Гагарина вскидывает лорнет и начинает пристально оглядывать генерала.

— Простите мою бесцеремонность, но я так давно не видела русского генерала. Вот этого кителя. Этих золотых погон... Да, прав был мой кузен: «Все встанет на свое место, Hélène»{4}, — продолжая разглядывать генерала, говорит посетительница. — Слов нет, аксельбанты, золотые эполеты придавали военному известную импозантность, помпезность. Но и в этой сугубой строгости формы есть свой charme{5}. Да, да, именно charme сурового воина... Мило. Очень мило...

— У вас ко мне дело? — перебивает Лебеденко, недовольный этим пристальным осмотром.

— Простите мое женское любопытство, — словно не слыша вопроса, продолжает посетительница. — Вы — бывший гвардеец?

— Почему бывший? — недоуменно переспрашивает генерал. — Нет, я не бывший, а настоящий, советский гвардеец. Родом из крестьян. Мужик я. Батрак.

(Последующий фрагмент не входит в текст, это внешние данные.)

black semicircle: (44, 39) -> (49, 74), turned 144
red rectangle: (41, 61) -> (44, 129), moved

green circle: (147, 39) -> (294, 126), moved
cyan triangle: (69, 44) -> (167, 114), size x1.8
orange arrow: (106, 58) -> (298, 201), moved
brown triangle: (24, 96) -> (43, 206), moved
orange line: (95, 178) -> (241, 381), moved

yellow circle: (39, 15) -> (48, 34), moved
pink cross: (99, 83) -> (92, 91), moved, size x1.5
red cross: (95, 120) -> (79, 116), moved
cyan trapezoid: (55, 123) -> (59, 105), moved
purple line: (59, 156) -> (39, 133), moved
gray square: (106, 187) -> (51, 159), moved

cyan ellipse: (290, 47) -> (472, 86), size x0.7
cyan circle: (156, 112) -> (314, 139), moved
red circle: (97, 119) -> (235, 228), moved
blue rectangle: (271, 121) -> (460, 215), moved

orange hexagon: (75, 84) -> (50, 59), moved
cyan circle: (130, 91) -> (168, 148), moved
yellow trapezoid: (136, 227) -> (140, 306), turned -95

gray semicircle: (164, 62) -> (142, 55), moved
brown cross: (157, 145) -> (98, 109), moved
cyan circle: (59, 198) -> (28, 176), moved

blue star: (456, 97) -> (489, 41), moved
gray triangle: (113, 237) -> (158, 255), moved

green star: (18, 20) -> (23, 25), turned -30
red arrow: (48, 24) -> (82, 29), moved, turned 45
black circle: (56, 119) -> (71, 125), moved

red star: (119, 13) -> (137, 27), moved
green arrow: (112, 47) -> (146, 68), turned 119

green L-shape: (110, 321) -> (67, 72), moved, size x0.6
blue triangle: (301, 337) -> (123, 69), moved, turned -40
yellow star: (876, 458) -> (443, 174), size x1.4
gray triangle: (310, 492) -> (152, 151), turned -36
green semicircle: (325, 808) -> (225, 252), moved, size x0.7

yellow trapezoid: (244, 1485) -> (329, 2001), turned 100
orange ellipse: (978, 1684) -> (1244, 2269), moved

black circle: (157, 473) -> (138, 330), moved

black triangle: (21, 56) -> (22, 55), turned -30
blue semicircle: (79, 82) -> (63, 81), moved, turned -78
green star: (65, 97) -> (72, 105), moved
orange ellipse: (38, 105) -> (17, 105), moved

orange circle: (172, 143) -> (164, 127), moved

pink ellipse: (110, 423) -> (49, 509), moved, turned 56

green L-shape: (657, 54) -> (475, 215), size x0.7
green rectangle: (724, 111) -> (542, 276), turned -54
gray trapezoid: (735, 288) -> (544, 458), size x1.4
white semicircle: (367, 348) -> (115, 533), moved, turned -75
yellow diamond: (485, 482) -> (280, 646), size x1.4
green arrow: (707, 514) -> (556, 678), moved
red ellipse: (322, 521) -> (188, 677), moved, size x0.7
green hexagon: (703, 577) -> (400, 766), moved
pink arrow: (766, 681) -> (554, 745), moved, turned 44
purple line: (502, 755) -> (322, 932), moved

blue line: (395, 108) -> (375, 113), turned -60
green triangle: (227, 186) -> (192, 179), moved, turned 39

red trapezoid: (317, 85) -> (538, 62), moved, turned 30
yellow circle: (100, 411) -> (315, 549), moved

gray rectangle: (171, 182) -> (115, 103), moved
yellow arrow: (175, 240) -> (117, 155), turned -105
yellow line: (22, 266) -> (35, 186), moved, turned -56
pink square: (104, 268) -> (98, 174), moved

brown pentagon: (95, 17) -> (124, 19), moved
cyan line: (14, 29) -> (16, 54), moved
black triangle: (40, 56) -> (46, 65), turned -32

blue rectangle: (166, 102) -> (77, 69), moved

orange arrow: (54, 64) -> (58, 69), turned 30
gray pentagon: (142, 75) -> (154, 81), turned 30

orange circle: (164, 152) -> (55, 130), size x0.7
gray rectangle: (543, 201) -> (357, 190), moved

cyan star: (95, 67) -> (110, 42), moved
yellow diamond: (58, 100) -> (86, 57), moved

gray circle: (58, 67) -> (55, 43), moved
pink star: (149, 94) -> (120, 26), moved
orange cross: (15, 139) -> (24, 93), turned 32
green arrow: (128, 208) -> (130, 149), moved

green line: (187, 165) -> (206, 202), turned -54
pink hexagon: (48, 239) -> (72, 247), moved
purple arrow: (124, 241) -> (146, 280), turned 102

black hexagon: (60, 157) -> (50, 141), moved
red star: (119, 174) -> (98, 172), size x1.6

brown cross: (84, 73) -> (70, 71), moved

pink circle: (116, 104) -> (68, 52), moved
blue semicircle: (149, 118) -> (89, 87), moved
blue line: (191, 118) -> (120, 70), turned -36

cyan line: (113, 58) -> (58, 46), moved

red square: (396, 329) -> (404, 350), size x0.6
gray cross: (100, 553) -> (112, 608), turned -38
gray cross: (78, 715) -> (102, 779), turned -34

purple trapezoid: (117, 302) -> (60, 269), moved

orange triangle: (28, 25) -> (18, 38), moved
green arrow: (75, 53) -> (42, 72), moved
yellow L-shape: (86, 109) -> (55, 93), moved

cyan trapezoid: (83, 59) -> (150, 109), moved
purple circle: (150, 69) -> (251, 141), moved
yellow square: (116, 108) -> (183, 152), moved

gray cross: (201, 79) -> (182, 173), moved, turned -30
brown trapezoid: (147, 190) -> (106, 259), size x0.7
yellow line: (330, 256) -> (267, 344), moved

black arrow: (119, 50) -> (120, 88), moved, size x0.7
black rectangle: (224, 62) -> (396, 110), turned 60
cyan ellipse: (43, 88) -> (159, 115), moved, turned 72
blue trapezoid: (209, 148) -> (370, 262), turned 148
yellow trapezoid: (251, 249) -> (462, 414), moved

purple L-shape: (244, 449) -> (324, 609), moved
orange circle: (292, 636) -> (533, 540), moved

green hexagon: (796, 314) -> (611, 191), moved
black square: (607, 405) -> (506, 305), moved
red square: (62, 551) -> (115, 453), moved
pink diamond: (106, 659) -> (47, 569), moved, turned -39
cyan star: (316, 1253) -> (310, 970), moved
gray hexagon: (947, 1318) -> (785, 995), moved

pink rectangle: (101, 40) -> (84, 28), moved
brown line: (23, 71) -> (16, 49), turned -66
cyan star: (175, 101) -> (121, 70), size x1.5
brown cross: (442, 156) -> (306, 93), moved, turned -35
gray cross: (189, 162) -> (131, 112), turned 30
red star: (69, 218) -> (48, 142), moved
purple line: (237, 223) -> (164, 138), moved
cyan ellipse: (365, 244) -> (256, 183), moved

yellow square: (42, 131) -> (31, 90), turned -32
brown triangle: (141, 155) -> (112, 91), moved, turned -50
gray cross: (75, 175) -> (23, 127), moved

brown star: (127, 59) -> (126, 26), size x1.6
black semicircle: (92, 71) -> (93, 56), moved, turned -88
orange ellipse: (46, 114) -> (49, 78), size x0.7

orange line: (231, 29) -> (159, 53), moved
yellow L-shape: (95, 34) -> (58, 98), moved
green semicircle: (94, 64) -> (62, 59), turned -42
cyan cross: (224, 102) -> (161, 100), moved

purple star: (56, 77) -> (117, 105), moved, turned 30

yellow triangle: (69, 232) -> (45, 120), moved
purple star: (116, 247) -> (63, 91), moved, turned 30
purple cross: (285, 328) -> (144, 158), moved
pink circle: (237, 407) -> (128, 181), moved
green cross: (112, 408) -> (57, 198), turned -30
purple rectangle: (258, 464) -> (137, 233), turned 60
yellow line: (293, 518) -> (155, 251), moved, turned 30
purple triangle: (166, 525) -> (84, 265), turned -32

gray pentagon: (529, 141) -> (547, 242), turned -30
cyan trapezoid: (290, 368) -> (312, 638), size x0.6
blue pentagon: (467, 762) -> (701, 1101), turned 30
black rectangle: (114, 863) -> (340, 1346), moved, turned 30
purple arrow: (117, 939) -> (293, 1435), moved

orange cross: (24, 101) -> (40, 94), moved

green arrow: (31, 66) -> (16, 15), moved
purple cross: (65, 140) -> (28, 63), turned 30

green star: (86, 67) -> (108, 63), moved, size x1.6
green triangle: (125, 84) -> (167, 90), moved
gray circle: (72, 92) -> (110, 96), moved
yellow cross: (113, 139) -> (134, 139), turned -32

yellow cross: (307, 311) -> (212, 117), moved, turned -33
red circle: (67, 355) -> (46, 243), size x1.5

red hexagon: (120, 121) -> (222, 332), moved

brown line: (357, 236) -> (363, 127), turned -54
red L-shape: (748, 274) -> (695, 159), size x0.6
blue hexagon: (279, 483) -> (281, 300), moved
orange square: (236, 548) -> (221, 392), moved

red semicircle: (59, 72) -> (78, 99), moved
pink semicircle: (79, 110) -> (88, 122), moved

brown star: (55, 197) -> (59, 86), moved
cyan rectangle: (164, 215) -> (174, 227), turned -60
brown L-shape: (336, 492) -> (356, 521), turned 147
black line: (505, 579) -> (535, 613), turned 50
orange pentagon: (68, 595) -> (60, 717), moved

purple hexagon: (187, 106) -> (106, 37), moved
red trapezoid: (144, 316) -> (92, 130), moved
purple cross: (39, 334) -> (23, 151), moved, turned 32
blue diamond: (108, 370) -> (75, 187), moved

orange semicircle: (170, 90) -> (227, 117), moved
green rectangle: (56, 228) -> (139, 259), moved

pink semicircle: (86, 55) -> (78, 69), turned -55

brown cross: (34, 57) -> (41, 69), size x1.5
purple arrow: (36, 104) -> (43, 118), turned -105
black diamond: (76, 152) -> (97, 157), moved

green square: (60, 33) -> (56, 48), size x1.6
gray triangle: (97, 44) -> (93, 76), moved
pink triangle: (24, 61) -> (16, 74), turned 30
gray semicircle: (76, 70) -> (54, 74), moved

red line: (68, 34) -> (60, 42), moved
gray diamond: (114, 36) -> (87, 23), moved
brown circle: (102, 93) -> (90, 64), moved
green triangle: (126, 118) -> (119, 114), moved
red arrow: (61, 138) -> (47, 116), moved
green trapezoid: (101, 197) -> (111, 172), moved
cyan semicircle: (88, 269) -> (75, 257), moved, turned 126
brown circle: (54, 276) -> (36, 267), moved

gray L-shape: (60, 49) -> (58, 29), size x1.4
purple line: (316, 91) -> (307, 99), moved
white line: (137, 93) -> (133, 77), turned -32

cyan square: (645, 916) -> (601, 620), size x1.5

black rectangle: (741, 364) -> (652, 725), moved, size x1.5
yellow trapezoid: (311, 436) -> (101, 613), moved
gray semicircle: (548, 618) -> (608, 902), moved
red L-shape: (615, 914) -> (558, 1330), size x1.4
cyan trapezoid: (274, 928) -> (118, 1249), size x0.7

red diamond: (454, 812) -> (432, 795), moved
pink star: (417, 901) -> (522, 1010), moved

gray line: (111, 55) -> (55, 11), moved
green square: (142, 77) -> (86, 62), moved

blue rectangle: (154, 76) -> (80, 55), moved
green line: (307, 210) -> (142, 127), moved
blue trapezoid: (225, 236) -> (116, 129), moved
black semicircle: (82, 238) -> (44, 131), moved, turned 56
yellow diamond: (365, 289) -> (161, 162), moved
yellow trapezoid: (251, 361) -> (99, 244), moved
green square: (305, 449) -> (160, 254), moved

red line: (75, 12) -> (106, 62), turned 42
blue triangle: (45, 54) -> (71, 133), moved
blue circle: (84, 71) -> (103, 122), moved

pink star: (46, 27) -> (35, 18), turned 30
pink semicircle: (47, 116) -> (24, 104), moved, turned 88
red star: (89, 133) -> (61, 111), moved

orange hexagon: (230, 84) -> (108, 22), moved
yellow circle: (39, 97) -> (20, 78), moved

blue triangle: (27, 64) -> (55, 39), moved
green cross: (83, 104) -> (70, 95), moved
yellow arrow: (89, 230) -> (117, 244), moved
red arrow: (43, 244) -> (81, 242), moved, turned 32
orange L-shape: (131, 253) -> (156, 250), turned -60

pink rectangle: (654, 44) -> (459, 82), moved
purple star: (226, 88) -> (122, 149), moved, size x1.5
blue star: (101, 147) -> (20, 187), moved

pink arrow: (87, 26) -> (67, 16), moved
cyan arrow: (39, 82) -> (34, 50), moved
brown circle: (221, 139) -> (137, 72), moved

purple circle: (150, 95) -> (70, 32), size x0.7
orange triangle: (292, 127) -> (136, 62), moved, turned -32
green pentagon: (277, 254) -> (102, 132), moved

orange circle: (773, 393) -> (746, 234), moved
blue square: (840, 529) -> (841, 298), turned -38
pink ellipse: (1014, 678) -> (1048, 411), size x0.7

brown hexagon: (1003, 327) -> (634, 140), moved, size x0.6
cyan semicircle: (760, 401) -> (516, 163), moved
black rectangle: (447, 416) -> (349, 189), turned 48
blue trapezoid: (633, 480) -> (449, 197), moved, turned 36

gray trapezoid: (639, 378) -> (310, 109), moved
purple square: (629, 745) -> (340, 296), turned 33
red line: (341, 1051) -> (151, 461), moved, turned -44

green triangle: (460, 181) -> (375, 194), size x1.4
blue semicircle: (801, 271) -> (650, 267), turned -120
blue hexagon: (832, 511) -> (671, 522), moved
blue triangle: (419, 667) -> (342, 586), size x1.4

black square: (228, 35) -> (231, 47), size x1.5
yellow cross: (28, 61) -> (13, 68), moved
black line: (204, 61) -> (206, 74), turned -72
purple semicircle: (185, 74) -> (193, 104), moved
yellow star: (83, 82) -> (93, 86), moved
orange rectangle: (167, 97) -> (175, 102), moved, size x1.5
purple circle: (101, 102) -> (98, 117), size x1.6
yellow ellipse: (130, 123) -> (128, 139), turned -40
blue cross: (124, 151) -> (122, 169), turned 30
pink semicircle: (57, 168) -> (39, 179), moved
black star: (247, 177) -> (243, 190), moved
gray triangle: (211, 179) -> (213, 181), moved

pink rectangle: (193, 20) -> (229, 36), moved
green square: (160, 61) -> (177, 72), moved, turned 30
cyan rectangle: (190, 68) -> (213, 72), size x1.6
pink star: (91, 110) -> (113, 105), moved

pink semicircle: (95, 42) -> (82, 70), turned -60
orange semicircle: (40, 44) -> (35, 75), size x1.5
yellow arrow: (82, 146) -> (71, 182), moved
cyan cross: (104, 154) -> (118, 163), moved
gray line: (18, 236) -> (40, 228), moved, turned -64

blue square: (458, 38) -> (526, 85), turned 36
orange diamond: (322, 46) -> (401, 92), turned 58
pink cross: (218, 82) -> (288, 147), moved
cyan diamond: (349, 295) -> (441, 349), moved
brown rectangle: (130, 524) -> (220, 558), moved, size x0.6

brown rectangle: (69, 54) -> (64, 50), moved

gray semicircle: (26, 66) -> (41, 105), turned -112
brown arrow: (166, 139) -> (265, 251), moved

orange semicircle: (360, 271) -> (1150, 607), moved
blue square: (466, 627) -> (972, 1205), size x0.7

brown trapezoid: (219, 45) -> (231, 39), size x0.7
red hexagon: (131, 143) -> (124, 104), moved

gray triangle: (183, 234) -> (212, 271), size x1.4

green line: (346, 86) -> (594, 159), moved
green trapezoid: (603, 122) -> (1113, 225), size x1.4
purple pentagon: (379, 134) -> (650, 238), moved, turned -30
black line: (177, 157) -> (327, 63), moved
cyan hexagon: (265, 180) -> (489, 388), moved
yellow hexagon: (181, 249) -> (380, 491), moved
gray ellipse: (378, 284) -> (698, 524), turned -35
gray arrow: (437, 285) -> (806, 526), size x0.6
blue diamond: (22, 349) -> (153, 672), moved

— Да-а? — удивленно тянет Гагарина. — Никогда бы не подумала. Никогда! Такая выправка, такая осанка... Хотя это бывает, бывает. Помню, еще в Дивном — это мое именье в Могилевской губернии — мне представили очень милого, я бы даже сказала, на редкость воспитанного элегантного молодого князя. И что бы вы думали, генерал? Оказалось, его предок — правда, далекий предок — был тульский кузнец или что-то в этом роде. Словом, из простых. Он чем-то угодил царю Петру, ему было пожаловано дворянство, новая фамилия Демидов и отданы немереные — князь именно так и сказал «немереные» — угодья на Урале для постройки каких-то заводов. Он был ловок и смышлен, этот кузнец, быстро пошел [212] в гору, несметно разбогател, а дальше — как в сказке, буквально как в сказке! Представьте, его правнук женится на племяннице Наполеона, принцессе Матильде де Монфор, покупает в Италии около Флоренции отдельное княжество Сан-Донато и получает приставку к своей фамилии — «князь Сан-Донато». Не правда ли, громко звучит: Демидов князь Сан-Донато?.. Так что это бывает, генерал, бывает.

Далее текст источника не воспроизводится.